Workload analysis needs to determine the fact table of a query. If parallel database query (PDQ) is active, you can specify the fact table with the FACT optimizer directive. If the FACT optimizer directive is not set, and for inner join queries, the fact table is identified as the table with the most number of rows.
By default, information from all queries that you run during query probing is included in the data mart definition. You can customize the data mart definition by including specific queries in the definition. If you turn SQL tracing on, you can identify the probing data that resulted from a specific SQL statement by its statement ID.
If you do workload analysis manually, you can identify specific statements, for example statements that took a certain length of time to process, or statements that accessed specific tables.

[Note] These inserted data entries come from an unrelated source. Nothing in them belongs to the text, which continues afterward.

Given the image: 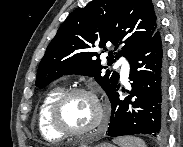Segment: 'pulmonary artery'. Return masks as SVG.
<instances>
[{"instance_id":"1","label":"pulmonary artery","mask_w":183,"mask_h":147,"mask_svg":"<svg viewBox=\"0 0 183 147\" xmlns=\"http://www.w3.org/2000/svg\"><path fill=\"white\" fill-rule=\"evenodd\" d=\"M117 65L121 66L122 76L126 78L129 74V63L125 59H122Z\"/></svg>"}]
</instances>
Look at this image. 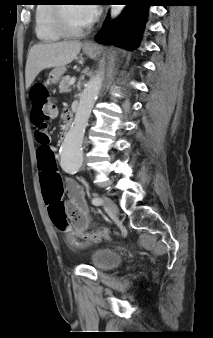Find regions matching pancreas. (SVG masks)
<instances>
[{
    "mask_svg": "<svg viewBox=\"0 0 213 338\" xmlns=\"http://www.w3.org/2000/svg\"><path fill=\"white\" fill-rule=\"evenodd\" d=\"M69 81H70V78L68 76L62 77V79L59 83V92L60 93H67V92L71 91Z\"/></svg>",
    "mask_w": 213,
    "mask_h": 338,
    "instance_id": "1",
    "label": "pancreas"
}]
</instances>
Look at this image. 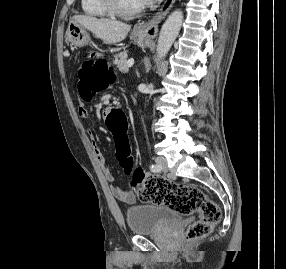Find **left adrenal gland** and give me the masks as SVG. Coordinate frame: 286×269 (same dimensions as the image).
Here are the masks:
<instances>
[{"label":"left adrenal gland","mask_w":286,"mask_h":269,"mask_svg":"<svg viewBox=\"0 0 286 269\" xmlns=\"http://www.w3.org/2000/svg\"><path fill=\"white\" fill-rule=\"evenodd\" d=\"M136 73H137V75L139 76V73H138V71H136Z\"/></svg>","instance_id":"obj_1"}]
</instances>
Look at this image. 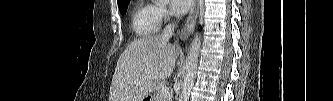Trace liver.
<instances>
[{
  "label": "liver",
  "instance_id": "obj_1",
  "mask_svg": "<svg viewBox=\"0 0 333 101\" xmlns=\"http://www.w3.org/2000/svg\"><path fill=\"white\" fill-rule=\"evenodd\" d=\"M178 52L161 36L134 40L117 61L109 101H143L172 74Z\"/></svg>",
  "mask_w": 333,
  "mask_h": 101
}]
</instances>
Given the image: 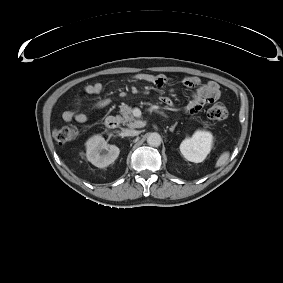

With that information, you can include the probing data that resulted from only these statements in the mart definition. To view SQL tracing information, run the onstat -g his command or query the syssqltrace table in the sysmaster database. For example, in DB-Access, run this SQL statement:
SELECT sql_runtime, sql_statement FROM syssqltrace
WHERE sql_stmtname matches "SELECT" ORDER BY sql_runtime DESC
By default, query probing is based on the running time of each query. To run the query probing more quickly, issue the SET EXPLAIN ON AVOID_EXECUTE statement before you run your query workload. When you issue this statement, the queries are optimized and the probing data is collected, but a result set is not determined or returned. However, if you avoid running the queries, you do not know exactly how long it takes to run the queries.
The query probing data is stored in memory. You can view the query probing data by running the onstat -g probe command or by querying the system monitoring interface.